**Recorded information**

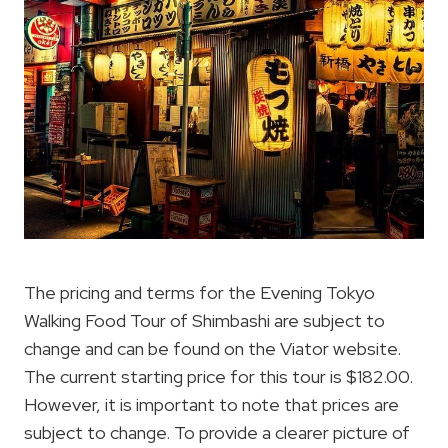
The pricing and terms for the Evening Tokyo
Walking Food Tour of Shimbashi are subject to
change and can be found on the Viator website.
The current starting price for this tour is $182.00.
However, it is important to note that prices are
subject to change. To provide a clearer picture of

**What is expected**
Report back every line of the entries in which "subject" occurs.

**Output for this exercise**
Walking Food Tour of Shimbashi are subject to
subject to change. To provide a clearer picture of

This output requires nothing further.